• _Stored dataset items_
*** Block opens ***

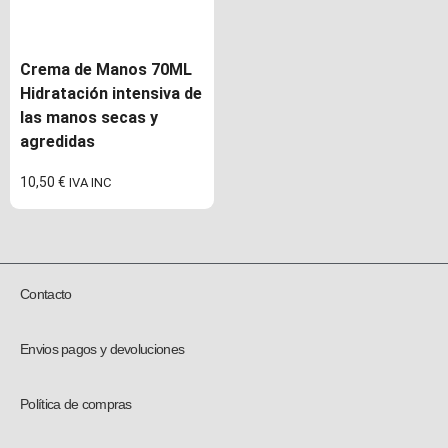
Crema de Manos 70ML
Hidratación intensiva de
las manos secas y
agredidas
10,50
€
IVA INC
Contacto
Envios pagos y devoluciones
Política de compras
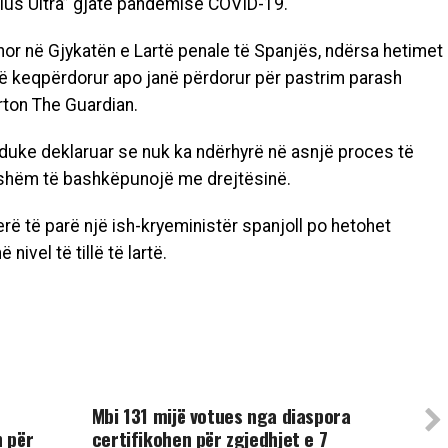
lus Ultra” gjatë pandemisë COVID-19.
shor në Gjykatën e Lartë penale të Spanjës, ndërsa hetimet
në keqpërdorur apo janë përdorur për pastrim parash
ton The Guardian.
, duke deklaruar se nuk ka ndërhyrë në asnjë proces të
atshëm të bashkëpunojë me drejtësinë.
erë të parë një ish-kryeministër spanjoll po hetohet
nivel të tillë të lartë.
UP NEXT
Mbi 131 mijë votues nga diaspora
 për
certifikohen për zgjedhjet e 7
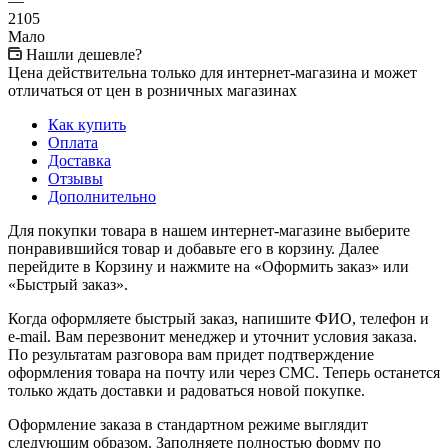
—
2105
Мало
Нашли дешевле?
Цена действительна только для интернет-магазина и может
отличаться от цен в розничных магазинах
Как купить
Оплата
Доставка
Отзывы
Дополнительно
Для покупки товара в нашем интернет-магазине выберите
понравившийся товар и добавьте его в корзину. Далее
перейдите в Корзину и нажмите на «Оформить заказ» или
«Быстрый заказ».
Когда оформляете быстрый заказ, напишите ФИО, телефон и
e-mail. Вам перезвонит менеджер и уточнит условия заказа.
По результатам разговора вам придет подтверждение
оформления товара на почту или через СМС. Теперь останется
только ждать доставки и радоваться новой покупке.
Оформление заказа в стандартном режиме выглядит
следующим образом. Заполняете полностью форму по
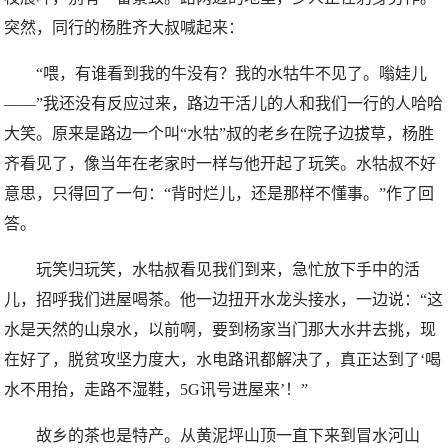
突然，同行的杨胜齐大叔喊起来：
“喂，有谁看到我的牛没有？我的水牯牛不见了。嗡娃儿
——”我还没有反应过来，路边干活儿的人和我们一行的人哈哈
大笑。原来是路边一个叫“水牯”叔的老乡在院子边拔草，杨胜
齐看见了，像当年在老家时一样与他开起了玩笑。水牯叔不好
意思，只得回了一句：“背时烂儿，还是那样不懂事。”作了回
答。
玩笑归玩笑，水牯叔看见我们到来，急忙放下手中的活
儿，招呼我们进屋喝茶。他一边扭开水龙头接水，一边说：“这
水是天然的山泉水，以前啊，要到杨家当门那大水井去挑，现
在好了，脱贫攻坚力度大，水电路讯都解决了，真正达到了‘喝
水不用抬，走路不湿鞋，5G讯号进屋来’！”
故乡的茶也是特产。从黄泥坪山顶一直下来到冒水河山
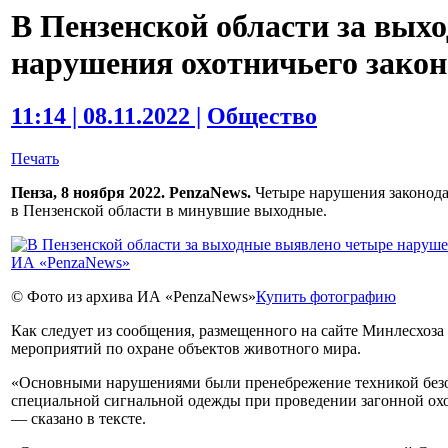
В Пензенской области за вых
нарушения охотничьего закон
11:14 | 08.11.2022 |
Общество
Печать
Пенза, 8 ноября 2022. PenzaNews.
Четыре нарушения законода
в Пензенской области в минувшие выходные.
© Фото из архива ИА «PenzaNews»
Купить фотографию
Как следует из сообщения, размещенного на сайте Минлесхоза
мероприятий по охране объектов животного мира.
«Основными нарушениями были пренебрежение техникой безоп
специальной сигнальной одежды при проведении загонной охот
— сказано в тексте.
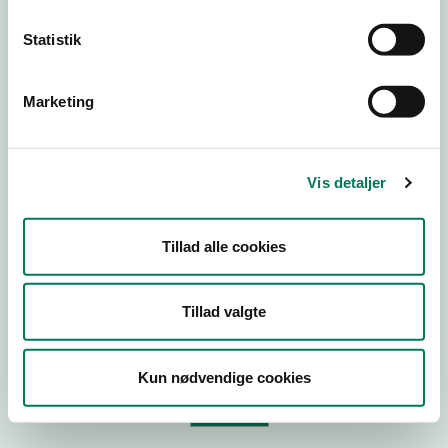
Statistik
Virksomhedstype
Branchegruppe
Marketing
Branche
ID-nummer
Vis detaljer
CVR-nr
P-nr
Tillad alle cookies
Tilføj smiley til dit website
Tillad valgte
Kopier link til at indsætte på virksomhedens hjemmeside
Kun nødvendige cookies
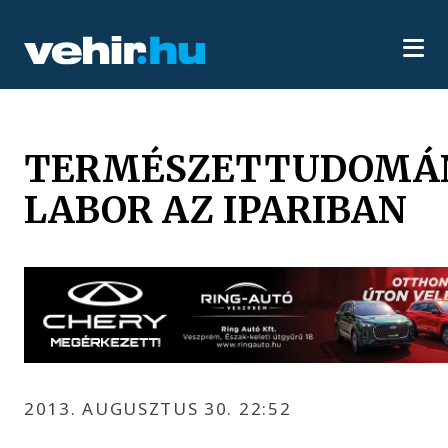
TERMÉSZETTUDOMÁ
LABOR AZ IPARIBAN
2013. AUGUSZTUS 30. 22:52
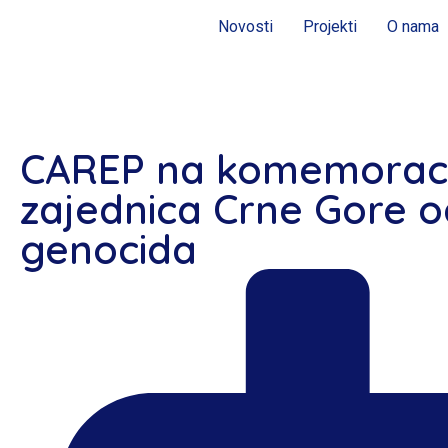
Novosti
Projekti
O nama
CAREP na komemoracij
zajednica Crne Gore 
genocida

*** Block closes ***
*** Block opens ***

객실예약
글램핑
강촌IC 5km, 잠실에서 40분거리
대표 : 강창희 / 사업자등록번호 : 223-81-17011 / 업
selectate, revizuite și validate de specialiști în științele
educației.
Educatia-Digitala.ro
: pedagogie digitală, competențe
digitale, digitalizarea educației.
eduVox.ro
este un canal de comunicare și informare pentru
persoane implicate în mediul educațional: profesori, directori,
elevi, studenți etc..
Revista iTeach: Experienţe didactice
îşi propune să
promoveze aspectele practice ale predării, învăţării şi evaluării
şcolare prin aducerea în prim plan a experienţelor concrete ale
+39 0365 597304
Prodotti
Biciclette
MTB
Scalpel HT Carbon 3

*** Block closes ***

• _Task to complete_
Only lines that hold the string "области" belong in the answer, so copy every one of them from the records.

• _Answer below_
В Пензенской области за вых
в Пензенской области в минувшие выходные.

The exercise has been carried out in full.